5. Get the community involved
As healthcare moves beyond traditional episodic care, the community becomes an increasingly important part of the healthcare equation. Rural health centers — with their close, hometown connections — have a natural advantage when it comes to connecting with patients and organizations outside their walls.

Horizon Health, a 41-provider network of one critical access hospital and five clinics in Central Illinois, started a volunteer community-liaison program to extend its reach and build its reputation. Hospital employee volunteers were recruited to talk to people at soccer games, school plays, and town happenings about Horizon’s services and events — sharing information on events, gauging interest and reporting back any concerns they had that Horizon should know about.

At Gibson Area Hospital and Health Services, a regional health system in Illinois, CEO Rob Schmitt takes every opportunity to immerse himself in community life, going to ballgames, parades, and more. “We really support anything dealing with the elderly, kids, or healthcare,” Gibson says. When a local school district was planning to cancel all field trips due to lack of funds, Gibson stepped in and offered to sponsor them. It’s part of what Schmitt calls his “cradle-to-gave” approach to healthcare.

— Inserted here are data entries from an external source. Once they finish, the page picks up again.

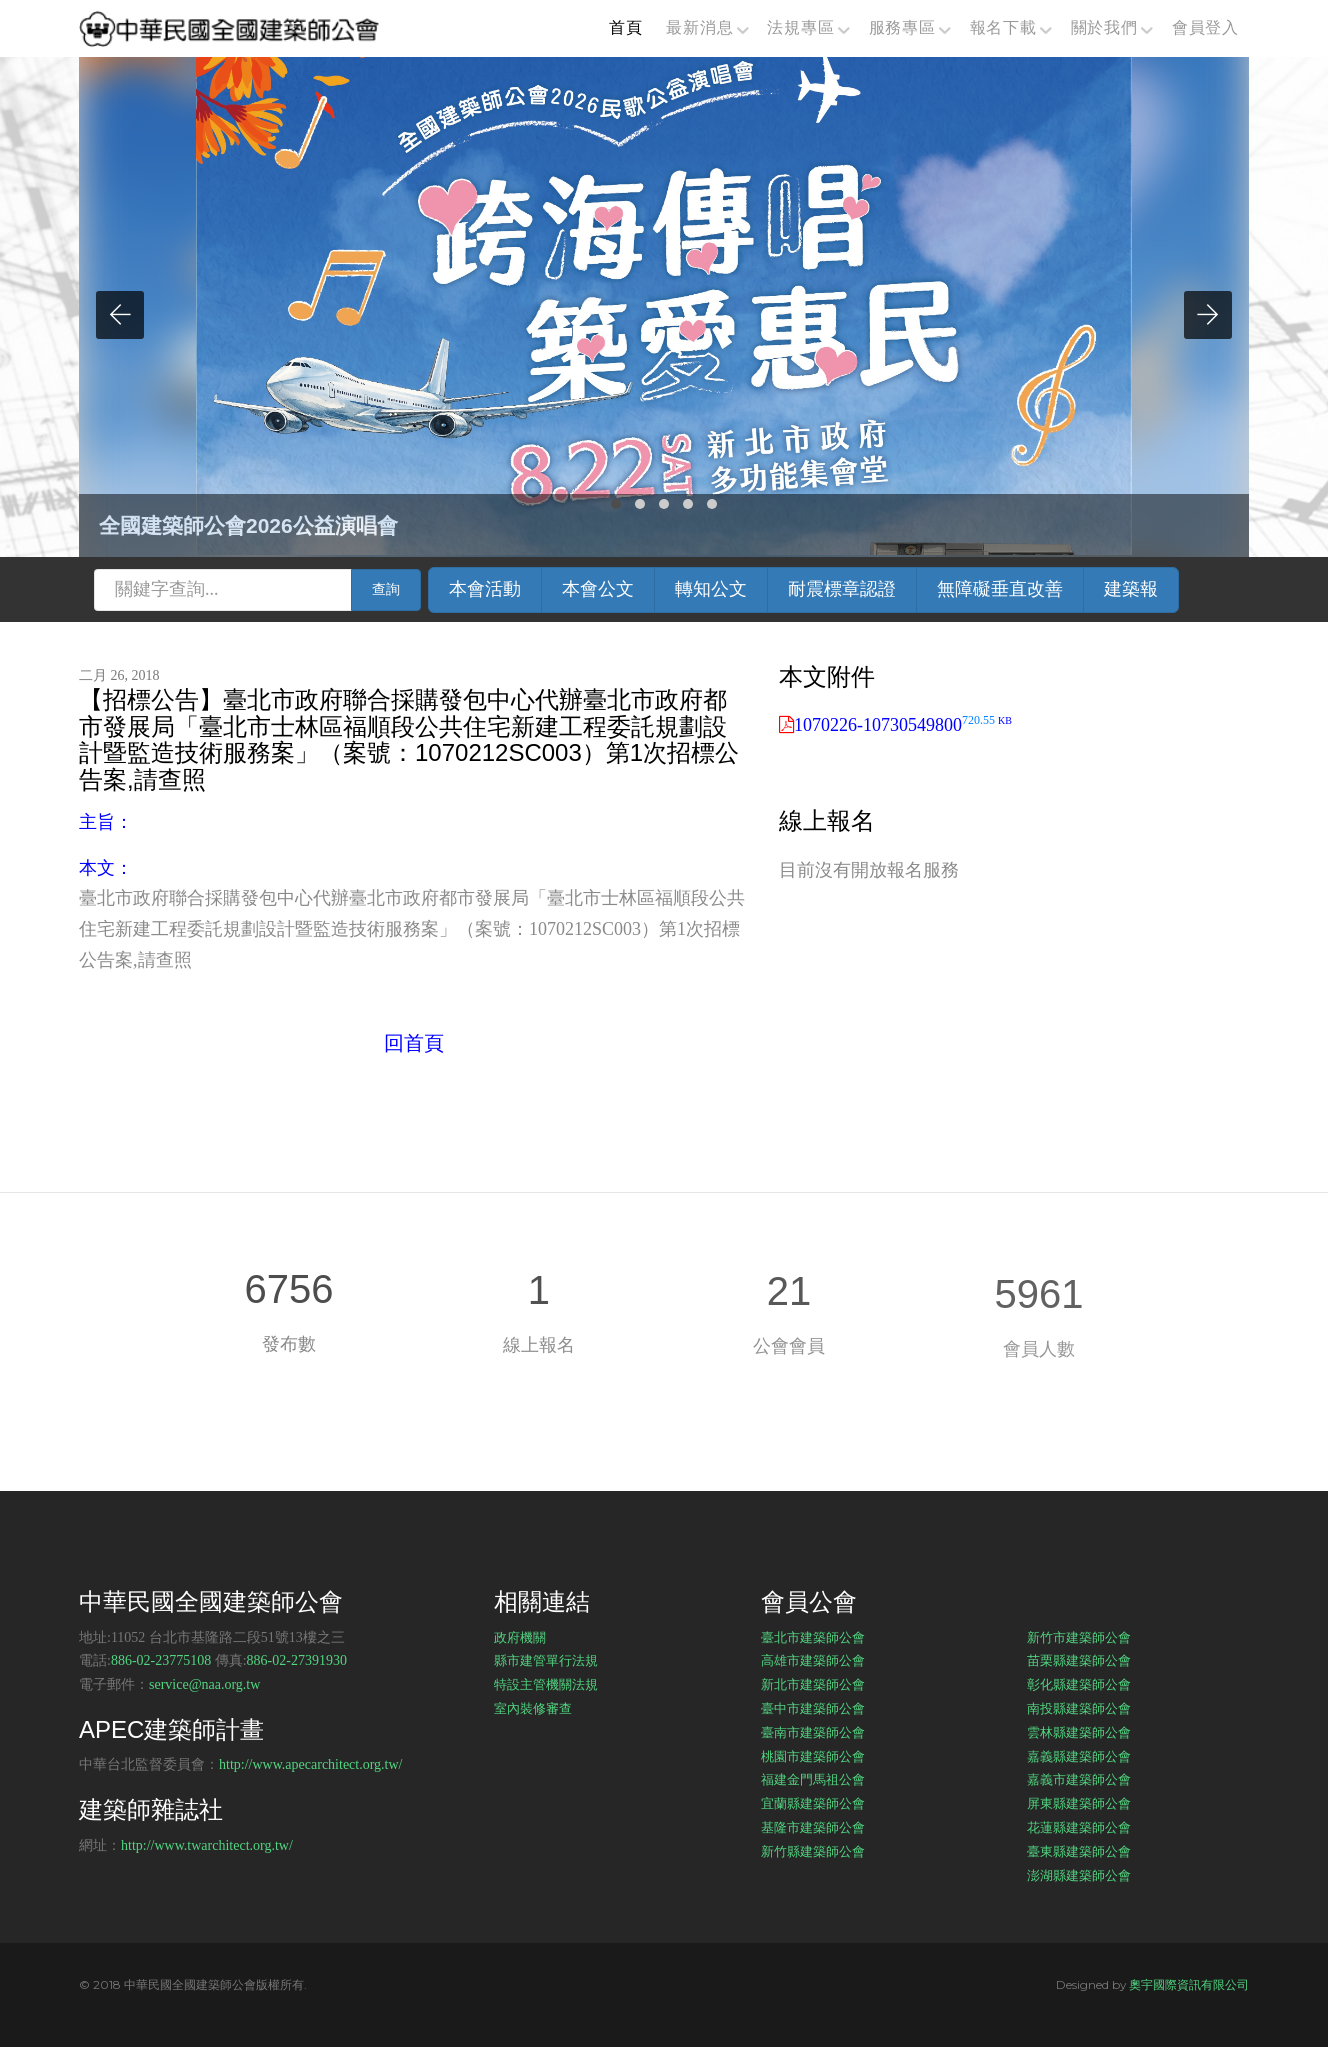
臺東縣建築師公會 (1079, 1851)
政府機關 (520, 1637)
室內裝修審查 (533, 1708)
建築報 (1131, 589)
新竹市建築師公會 (1079, 1637)
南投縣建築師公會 (1079, 1708)
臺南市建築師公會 (813, 1732)
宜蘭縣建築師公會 (813, 1803)
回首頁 (414, 1043)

A similarly close relationship with its community helped Iron County when the organization found itself on the verge of bankruptcy in 2017. Gilmore, the CEO, held a series of community townhalls where he was completely honest about the hospital’s situation and asked for partnership and support. The result was a half-cent sales tax promising $350,000 per year to help Iron County stabilize its financial position.